Examine the dialogue and events that occurred just before the fall: Finny climbed up the old tree, Gene right behind. Just before the fall, Finny asked Gene to jump with him, side-by-side. He said, “Come out a little way, and then we’ll jump side-by-side. ” As Gene stepped forward, the branch jounced, and Finny fell. (Chapter 4, pages 51-52. ) 4. What does Gene say to Finny about sports? That he is trying to be an assistant crew manager. (Chapter 6, page 76. ) What does Finny have to say about it? He asks him, “What do you want to manage a crew for?

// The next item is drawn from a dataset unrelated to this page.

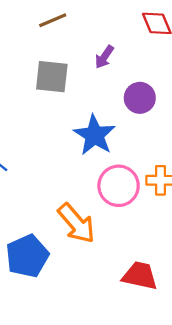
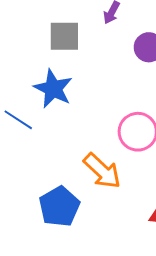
blue star: (94, 135) -> (53, 89), moved

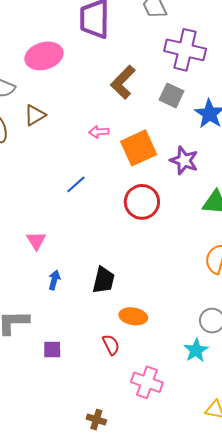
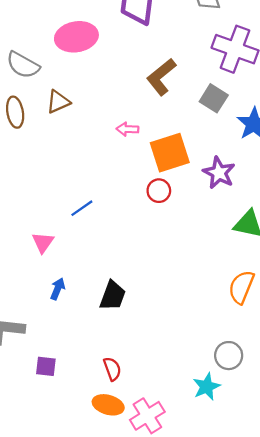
blue line: (76, 184) -> (82, 208), moved
red circle: (142, 202) -> (159, 191), moved, size x0.6
orange ellipse: (133, 316) -> (108, 405), moved
pink cross: (147, 382) -> (147, 416), turned 32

What do you want to manage for? What’s that got to do with sports? ” He then goes on to say, “Listen, pal, if I can’t play sports, you’re going to play them for me. ” (Chapter 6, pages 76-77. ) Chapters 7-10 1. Gene gives a description of Leper, and then has an encounter with him before going off to work. What is he doing in the woods? What do you think of the character Leper? How does he survive boarding school? 2. After the boys spend a long day working, they have a talk about the war on the way home. They also talk about doing their part and when they should join.
Why does Gene consider enlisting? Why does he change his mind? 3. What is Finny’s view of the war? How does he explain it? 4. How does the Winter Carnival offer a “separate peace” for the boys? How does it end? 5. Describe Gene’s visit with Leper and his character now: Chapters 11-13 1. Describe the “trial. ” How does it affect Gene? How does it affect Finny? 2. Gene is asked to take Finny’s things to him the next morning and gets to talk to him. What does he say? What does he find out about Finny and the war? Do they come to some kind of peace in their friendship? How? . Gene gives a very detailed account of the events leading up to the moment Dr. Stanpole tells him about Finny. Why would Knowles write like this? What does tragedy do to your memory? 4. Why did Gene never talk about Finny? However, he says he is present at every moment. Why? 5. What is the “final” moment of school for Gene? Overall Questions 1. Gene gives an account of his war experience. He relates it to Finny and Devon. What does he say Finny was? 2. Evaluate the pros and cons of competition. How is this displayed in the novel? 3. How was war infused in the novel?